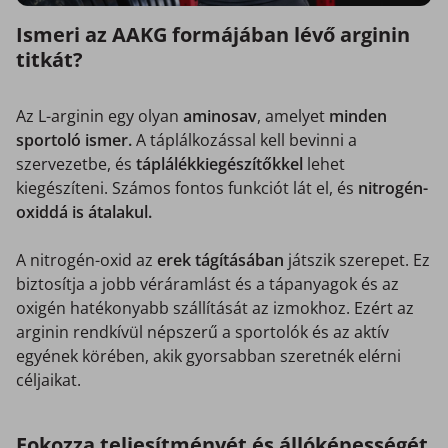
Ismeri az AAKG formájában lévő arginin
titkát?
Az L-arginin egy olyan
aminosav
, amelyet
minden
sportoló ismer.
A táplálkozással kell bevinni a
szervezetbe, és
táplálékkiegészítőkkel
lehet
kiegészíteni. Számos fontos funkciót lát el, és
nitrogén-
oxiddá is átalakul.
A nitrogén-oxid az
erek tágításában
játszik szerepet. Ez
biztosítja a jobb véráramlást és a tápanyagok és az
oxigén hatékonyabb szállítását az izmokhoz. Ezért az
arginin rendkívül népszerű a sportolók és az aktív
egyének körében, akik gyorsabban szeretnék elérni
céljaikat.
Fokozza teljesítményét és állóképességét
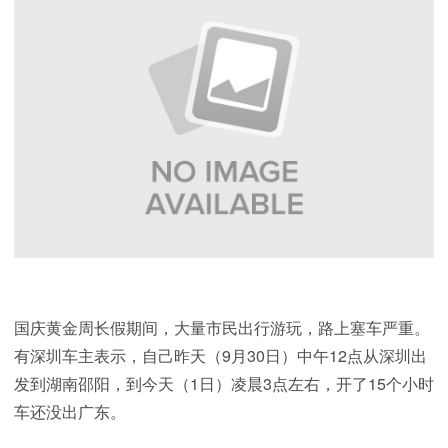
国庆黄金周长假期间，大量市民出行游玩，路上塞车严重。
有深圳车主表示，自己昨天（9月30日）中午12点从深圳出
发到湖南邵阳，到今天（1日）凌晨3点左右，开了15个小时
车还没出广东。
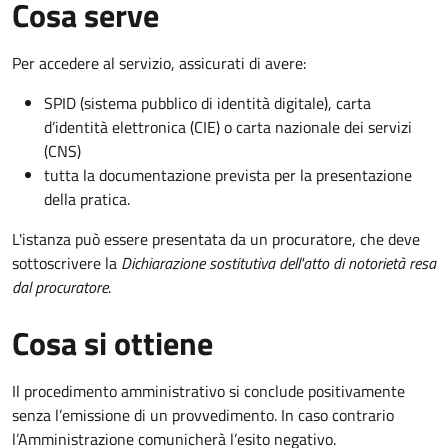
Cosa serve
Per accedere al servizio, assicurati di avere:
SPID (sistema pubblico di identità digitale), carta
d’identità elettronica (CIE) o carta nazionale dei servizi
(CNS)
tutta la documentazione prevista per la presentazione
della pratica.
L'istanza può essere presentata da un procuratore, che deve
sottoscrivere la
Dichiarazione sostitutiva dell'atto di notorietà resa
dal procuratore
.
Cosa si ottiene
Il procedimento amministrativo si conclude positivamente
senza l’emissione di un provvedimento. In caso contrario
l’Amministrazione comunicherà l’esito negativo.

········

* Exercise goal
Would you show all lines of the material above that contain the word "carta"?

* Final answer
SPID (sistema pubblico di identità digitale), carta
d’identità elettronica (CIE) o carta nazionale dei servizi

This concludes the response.